Referring now to FIG. 13A, FIG. 13A is a block diagram illustrating a federated relationship management console application that may be used by a system management user to establish a federated relationship within an enterprise computing environment in accordance with an embodiment of the present invention. As mentioned above, the federation includes the selection of federation functions that must be agreed between the partners, for example, both partners may agree to affect single-sign-on functionality. However, in order to implement this functionality, both parties need to be aware of the partner-specific information for the selected function, such as a URI for sending a single-sign-on request / response message. The information pertaining to a partner collected by one federation partner from another federation partner depends on the federation function defined or selected for a specific federation relationship between federation partners. Information based on this partner needs to be exchanged between partners.

Thus, since the information required from each federation partner may vary, a single configuration type file or template file may not be distributed to all federation partners by the first federation partner. According to the defined federation, the information required by the runtime to execute federated transactions is partner specification. If the manager of the first partner does not tailor this configuration form or template for each federation partner based on the configured capabilities of the particular federation, then the other partner may or may not need a specific federation, within the configuration form or template. It is required to provide all the information that may be required by the.

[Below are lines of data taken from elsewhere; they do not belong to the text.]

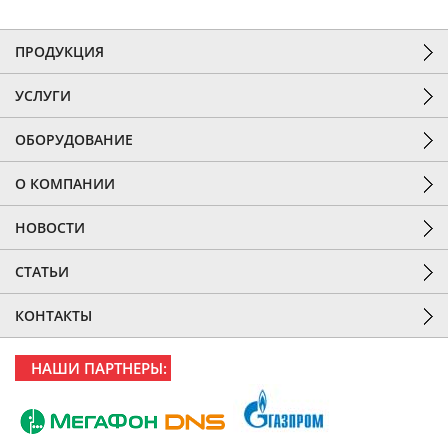
ПРОДУКЦИЯ
УСЛУГИ
ОБОРУДОВАНИЕ
О КОМПАНИИ
НОВОСТИ
СТАТЬИ
КОНТАКТЫ
НАШИ ПАРТНЕРЫ: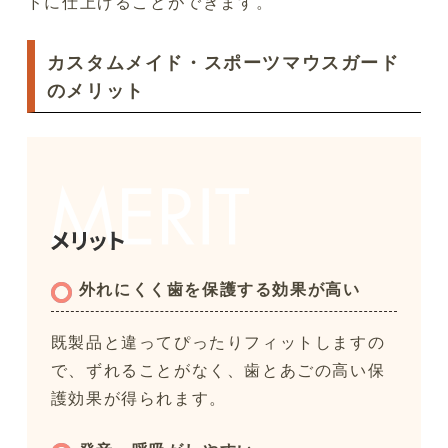
ドに仕上げることができます。
カスタムメイド・スポーツマウスガード
のメリット
外れにくく歯を保護する効果が高い
既製品と違ってぴったりフィットしますの
で、ずれることがなく、歯とあごの高い保
護効果が得られます。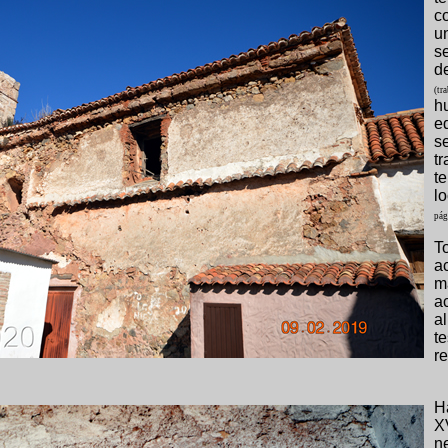
c
u
s
d
(tr
h
e
s
t
t
l
pág
T
a
m
a
a
t
r
H
X
n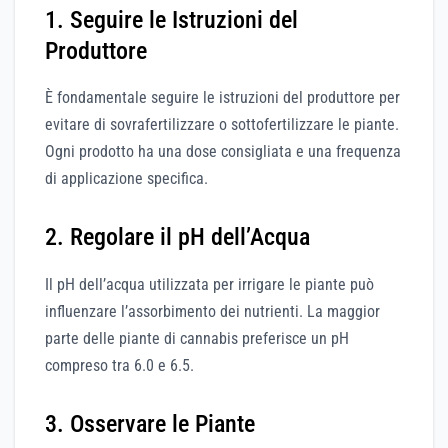
1. Seguire le Istruzioni del
Produttore
È fondamentale seguire le istruzioni del produttore per
evitare di sovrafertilizzare o sottofertilizzare le piante.
Ogni prodotto ha una dose consigliata e una frequenza
di applicazione specifica.
2. Regolare il pH dell’Acqua
Il pH dell’acqua utilizzata per irrigare le piante può
influenzare l’assorbimento dei nutrienti. La maggior
parte delle piante di cannabis preferisce un pH
compreso tra 6.0 e 6.5.
3. Osservare le Piante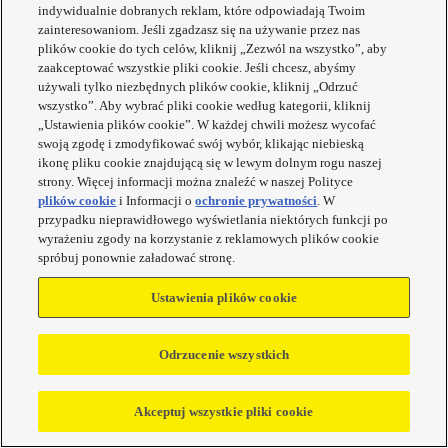
indywidualnie dobranych reklam, które odpowiadają Twoim
zainteresowaniom. Jeśli zgadzasz się na używanie przez nas
plików cookie do tych celów, kliknij „Zezwól na wszystko”, aby
Tryby
zaakceptować wszystkie pliki cookie. Jeśli chcesz, abyśmy
wypieku
używali tylko niezbędnych plików cookie, kliknij „Odrzuć
wszystko”. Aby wybrać pliki cookie według kategorii, kliknij
„Ustawienia plików cookie”. W każdej chwili możesz wycofać
swoją zgodę i zmodyfikować swój wybór, klikając niebieską
ikonę pliku cookie znajdującą się w lewym dolnym rogu naszej
strony. Więcej informacji można znaleźć w naszej Polityce
Tryby
plików cookie
i Informacji o
ochronie prywatności
. W
gotowania
przypadku nieprawidłowego wyświetlania niektórych funkcji po
wyrażeniu zgody na korzystanie z reklamowych plików cookie
spróbuj ponownie załadować stronę.
Ustawienia plików cookie
Technologie
Odrzucenie wszystkich
gotowania
ZOBACZ
Akceptuj wszystkie pliki cookie
PORÓWNANIE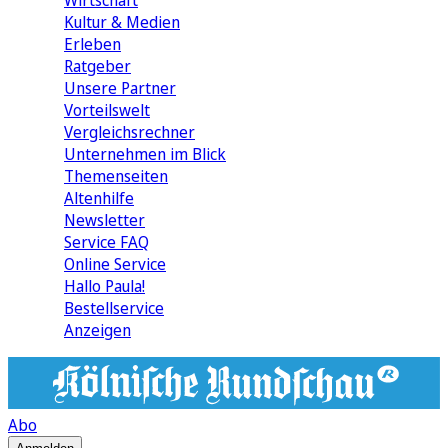
Wirtschaft
Kultur & Medien
Erleben
Ratgeber
Unsere Partner
Vorteilswelt
Vergleichsrechner
Unternehmen im Blick
Themenseiten
Altenhilfe
Newsletter
Service FAQ
Online Service
Hallo Paula!
Bestellservice
Anzeigen
Abo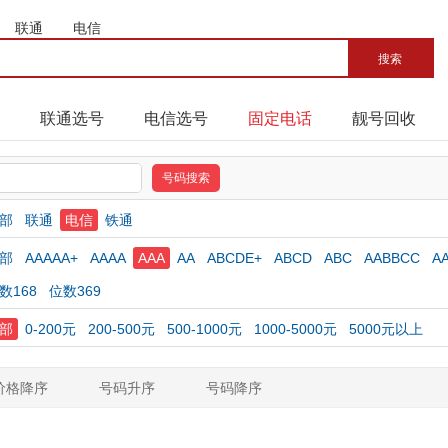
联通
电信
联通选号
电信选号
固定电话
靓号回收
部
联通
电信
铁通
部
AAAAA+
AAAA
AAA
AA
ABCDE+
ABCD
ABC
AABBCC
A
数168
位数369
部
0-200元
200-500元
500-1000元
1000-5000元
5000元以上
价格降序
号码升序
号码降序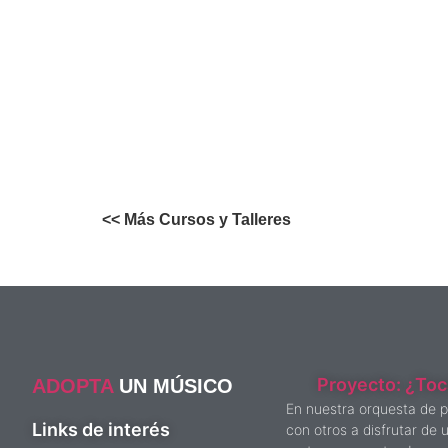
<< Más Cursos y Talleres
Proyecto: ¿Toc
ADOPTA
UN MÚSICO
En nuestra orquesta de 
Links de interés
con otros a disfrutar de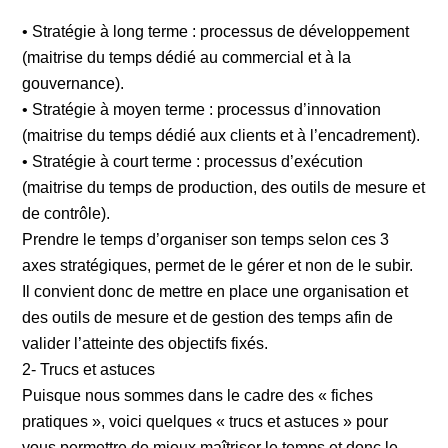
• Stratégie à long terme : processus de développement
(maitrise du temps dédié au commercial et à la
gouvernance).
• Stratégie à moyen terme : processus d’innovation
(maitrise du temps dédié aux clients et à l’encadrement).
• Stratégie à court terme : processus d’exécution
(maitrise du temps de production, des outils de mesure et
de contrôle).
Prendre le temps d’organiser son temps selon ces 3
axes stratégiques, permet de le gérer et non de le subir.
Il convient donc de mettre en place une organisation et
des outils de mesure et de gestion des temps afin de
valider l’atteinte des objectifs fixés.
2- Trucs et astuces
Puisque nous sommes dans le cadre des « fiches
pratiques », voici quelques « trucs et astuces » pour
vous permettre de mieux maîtriser le temps et donc le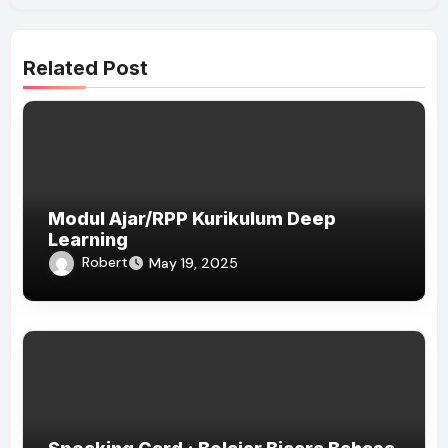
Related Post
Modul Ajar/RPP Kurikulum Deep
Learning
Robert
May 19, 2025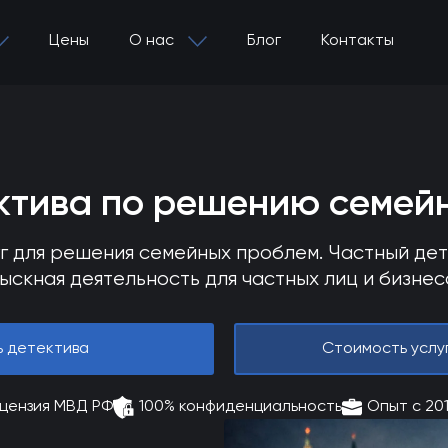
Цены
О нас
Блог
Контакты
ектива по решению семей
уг для решения семейных проблем. Частный де
ыскная деятельность для частных лиц и бизнес
ь детектива
Стоимость услу
цензия МВД РФ
100% конфиденциальность
Опыт с 20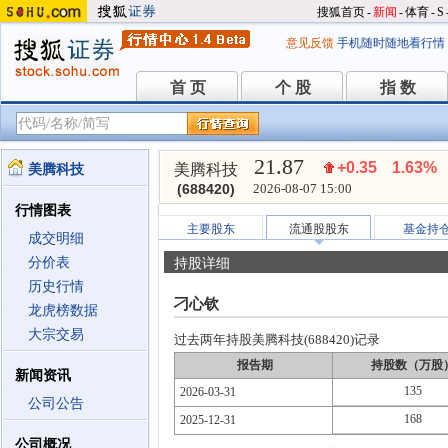
搜狐首页
-
新闻
-
体育
-
S
意见反馈
手机随时随地看行情
首 页
个 股
指 数
首 页
个 股
指 数
21.87
+0.35
1.63%
美腾科技
美腾科技
(688420)
2026-08-07 15:00
行情图表
主要股东
流通股股东
基金持
成交明细
分价表
持股详细
历史行情
刁心钦
龙虎榜数据
大宗交易
过去两年持股美腾科技(688420)记录
报告期
持股数（万股
新闻资讯
135
2026-03-31
公司公告
168
2025-12-31
公司概况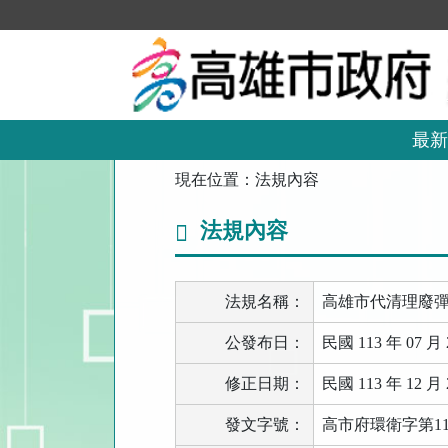
跳
到
主
要
內
容
區
最新
塊
:::
現在位置：
法規內容
法規內容
法規名稱：
高雄市代清理廢
公發布日：
民國 113 年 07 月 
修正日期：
民國 113 年 12 月 
發文字號：
高市府環衛字第113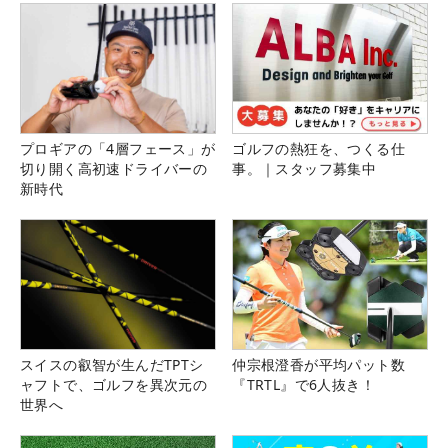
プロギアの「4層フェース」が
ゴルフの熱狂を、つくる仕
切り開く高初速ドライバーの
事。｜スタッフ募集中
新時代
スイスの叡智が生んだTPTシ
仲宗根澄香が平均パット数
ャフトで、ゴルフを異次元の
『TRTL』で6人抜き！
世界へ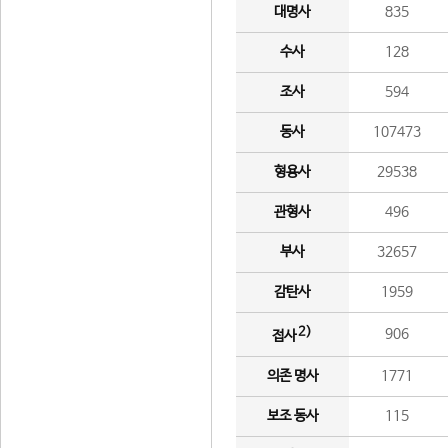
대명사
835
수사
128
조사
594
동사
107473
형용사
29538
관형사
496
부사
32657
감탄사
1959
2)
906
접사
의존 명사
1771
보조 동사
115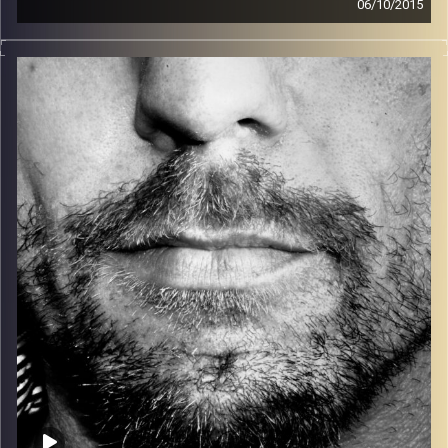
06/10/2015
זיפים, מוזיקה מחוספסת של הופעות חיות. הרבה ג'אם, רוק,
בלוז, bluegrass, ג'אז, Fאנק, פרוגרסיב ואפילו אלקטרוניקה.
כל מה שחי, אמיתי ונושם.
עם שמוליק רגב.
קרדיט תמונות:
David Goehring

The present invention preferably takes the approach in which a federation specific XML configuration file is dynamically generated and exported to the federation partner during federation, where the federation partner provides the configuration information according to the requested partner and returns it to the requestor. . After the completed file is received from the partner, the requesting partner can import specific configuration information and associate it with the appropriate federation, as detailed later.

Referring to FIG. 13A, an administrative user employs a federated relationship management console application 1300 to establish a federated relationship. Since each federated relationship includes a trust relationship, the federated relationship management console application 1300 retrieves information about the established trust relationship from the trust relationship database 1302. The trust relationship database 1302 includes an entry for each trust relationship established between the enterprise and its trusted business partners as described above with reference to FIG. 11, and the trust relationship database 1302 of FIG. 13A is shown in FIG. Is similar to the trust relationship database 1114. The databases, configuration files, data structures, and the like described herein may be implemented as a general datastore or many other types of datastores such that any datastore can be implemented as a database, file, data structure. In the example shown in FIG. 13A, trust relationship database 1302 includes a trust relationship called "Trust-XY" represented by trust relationship database entry 1304. As described above, each trust relationship includes a set of information, and the trust relationship database entry 1304 includes a set 1306 that includes cryptographic key information 1308, token format information 1310, and identity switching information 1312. ). Each trust relationship may also be contacted to perform operations on information, such as the identity of the partner participating in the trust relationship, trust relationship, according to any additional partner for implementing the expressed trust relationship. Information about the identity or location of the information or other similar type of information.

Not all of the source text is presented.